Ese suceso de aparición que tiene lugar una fecha, día y hora concretas impacta en la persona o grupo de personas que vivieron el hecho dejando una impresión en sus vidas. Posteriormente, esto es narrado a la comunidad a la que se pertenece constituyéndose consecuentemente cierto relato de ficción (En tanto elaboración de una historia que no es presenciada por un grupo importante de personas que puedan atestiguar el hecho, otorgándosele una relativa veracidad) que, a su vez, es elaborado desde la imaginación por las personas que son receptoras de la historia.

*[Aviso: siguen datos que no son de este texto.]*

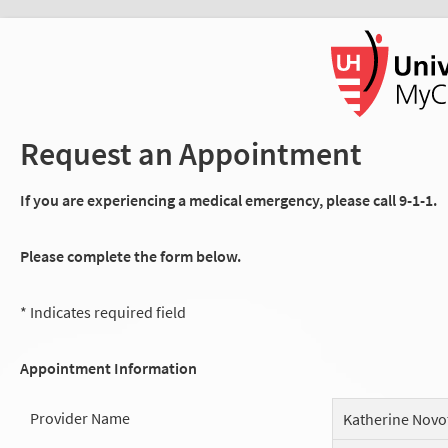
Request an Appointment
If you are experiencing a medical emergency, please call 9-1-1.
Please complete the form below.
* Indicates required field
Appointment Information
Provider Name
Katherine Novo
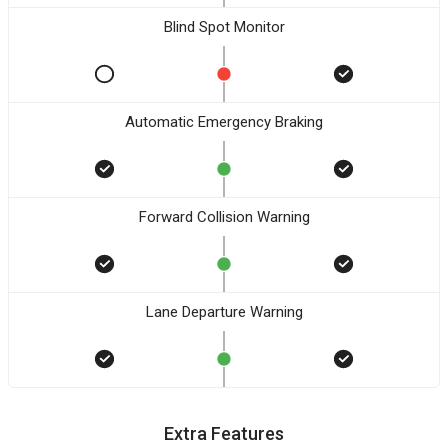
Blind Spot Monitor
Automatic Emergency Braking
Forward Collision Warning
Lane Departure Warning
Extra Features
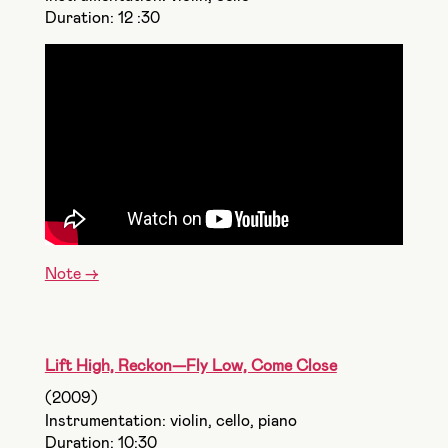
Duration: 12 :30
Note ->
Lift High, Reckon—Fly Low, Come Close
(2009)
Instrumentation: violin, cello, piano
Duration: 10:30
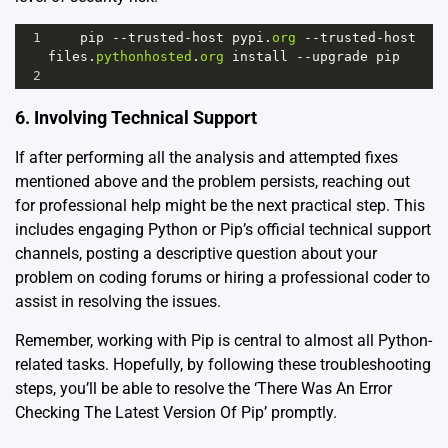
1
pip
--
trusted
-
host
pypi
.
org
--
trusted
-
host
files
.
pythonhosted
.
org
install
--
upgrade
pip
2
6. Involving Technical Support
If after performing all the analysis and attempted fixes
mentioned above and the problem persists, reaching out
for professional help might be the next practical step. This
includes engaging Python or Pip’s official technical support
channels, posting a descriptive question about your
problem on coding forums or hiring a professional coder to
assist in resolving the issues.
Remember, working with Pip is central to almost all Python-
related tasks. Hopefully, by following these troubleshooting
steps, you’ll be able to resolve the ‘There Was An Error
Checking The Latest Version Of Pip’ promptly.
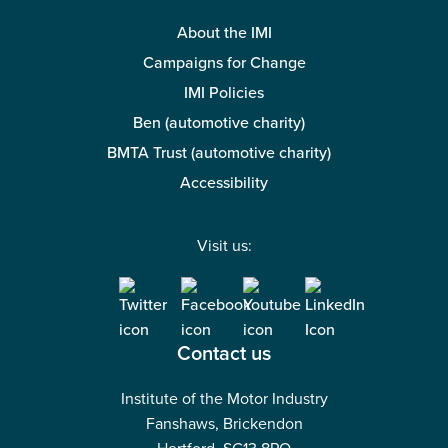
About the IMI
Campaigns for Change
IMI Policies
Ben (automotive charity)
BMTA Trust (automotive charity)
Accessibility
Visit us:
Contact us
Institute of the Motor Industry
Fanshaws, Brickendon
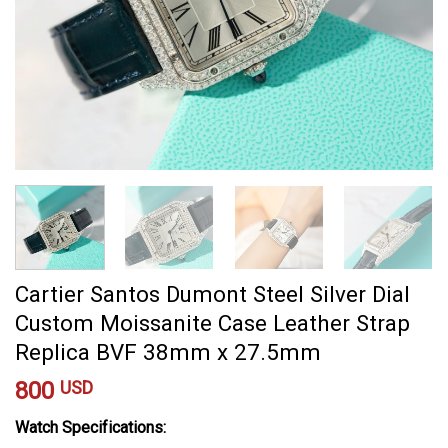
Cartier Santos Dumont Steel Silver Dial
Custom Moissanite Case Leather Strap
Replica BVF 38mm x 27.5mm
800
USD
Watch Specifications:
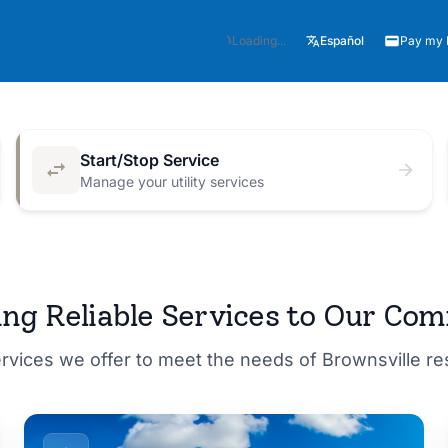
Español
Loading...
Pay my B
Start/Stop Service
Manage your utility services
M for a
ing Reliable Services to Our Co
ervices we offer to meet the needs of Brownsville r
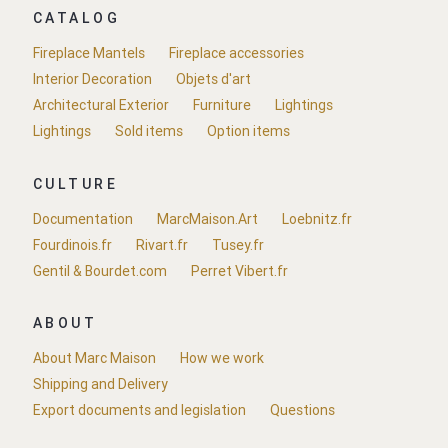
CATALOG
Fireplace Mantels
Fireplace accessories
Interior Decoration
Objets d'art
Architectural Exterior
Furniture
Lightings
Lightings
Sold items
Option items
CULTURE
Documentation
MarcMaison.Art
Loebnitz.fr
Fourdinois.fr
Rivart.fr
Tusey.fr
Gentil & Bourdet.com
Perret Vibert.fr
ABOUT
About Marc Maison
How we work
Shipping and Delivery
Export documents and legislation
Questions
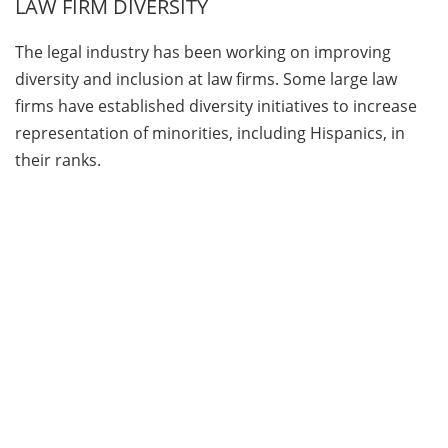
LAW FIRM DIVERSITY
The legal industry has been working on improving
diversity and inclusion at law firms. Some large law
firms have established diversity initiatives to increase
representation of minorities, including Hispanics, in
their ranks.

Este acontecimiento, de este modo y mientras es relatado, deviene de forma instantánea en la construcción —y concatenación— de formas visuales imaginativas e interconectadas que, hilvanadas entre sí, configuran el mito. Se sucede, por tanto, una actividad mental inmediata que produce creativamente una sucesión de imágenes a partir de aquello que está siendo narrado dando lugar una representación visual, aunque invisible, de la historia. Estas imágenes mentales fantasma o fantásticas que son imperceptibles, inmateriales, etéreas, sin embargo, existen y viven, habitan en el interior de las personas. De este modo, en cada transferencia oral del relato, se produce la propagación —y contagio— interpersonal de estas imágenes descritas y de la historia, que comienzan a colonizar los cuerpos y la cosmovisión de la comunidad. De este modo, la ilusión del acontecimiento y las imágenes que han sido creadas, serán custodiadas por los cuerpos que la mantendrán viva y en movimiento a través del tiempo en cada ocasión en que sea alimentada desde sí —en el interior de cada persona—, y mientras sea narrado a otra persona o a la comunidad. Por tanto, las imágenes que se mantienen vivas hoy con relación al relato de la aparición de la Virgen en la Playa de Chimisay y todo lo acontecido a posteriori, se proyectan y reverberan en el interior de los cuerpos de estas personas y son custodiadas por las mismos, así: paisajes, escenarios, objetos, personas, diálogos, enseñanzas, conocimiento, una ideología y, finalmente, unas creencias y un posicionamiento.